Our big world of small worlds

Not long ago someone suggested I might be an isolationist, based on something I had written about the fading role of world and national news and the rise of hyperlocalism in newspapers.

Marta in London
I took my wife and my youngest daughter to the airport Monday, where they turned a hundred thousand of my frequent-flier miles into a trip to Europe. We will spend our Christmas holiday separated by thousands of miles because we believe it's that important for young people to get a broader view of the world than they can get by staying home.

Except for a weekend in Canada, I didn't travel internationally until I was over 40. Now I can't get enough of it, and everyone in my family is collecting visa stamps in their passports.

One of my great frustrations is that, like most Americans, I can't carry on a conversation in any language other than English. I had to turn down a potential gig in Madrid the other day because my Castellano is fit only for ordering una cerveza, por favor. My relationship with half a dozen other languages is similar.

There is, however, an isolationist streak in American culture, and when it collides with the reality of a rapidly shrinking world the results can be ugly. You can see that in the anti-Hispanic immigration backlash being exploited by the crass TV demagogue Lou Dobbs, but equally in the ignorant arrogance that has led to the bloody chaos in Iraq and the downfall of America as a world leader. I don't want my kids to grow up so handicapped.

So I'm a bit of an internationalist. But at the same time I recognize that we all live simultaneously in multiple worlds.

I have a work world, a family world, a neighborhood world, a number of worlds of special interests, and in each of those worlds I have different needs for current and persistent information, connections, and commercial interaction. Some of those worlds are hyperlocal; others may be hyperspecialized.

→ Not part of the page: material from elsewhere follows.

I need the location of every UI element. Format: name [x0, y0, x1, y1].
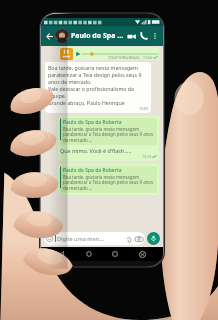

The problem faced by "general" news organizations is that they fit poorly into a matrix of specialization. American newspapers in particular are poorly suited to specialization. They evolved in an information economy (and entertainment economy) of scarcity. In the 19th century a daily printed product was an exciting breakthrough in bandwidth; in the 21st it's a puny little trickle.

Yet most American newspapers continue to operate on the omnibus model, dumping onto the doorstep (or, more often, throwing into the driveway) a mashup of local, regional, national and global news, sports and business coverage. It is a stew suited to an earlier era, one that is consumed not to satisfy needs but rather to satisfy a fading habit.

I believe American newspapers need a complete restructuring of journalism priorities and processes. When I advocate hyperlocalism, it's not because I lack interest in global topics; it's that I believe newspapers must specialize to survive.

The local and hyperlocal spaces in which we all live are full of unmet and poorly met needs in the areas of information and connectivity/communications. Those areas constitute opportunities. Who will focus their resources on them?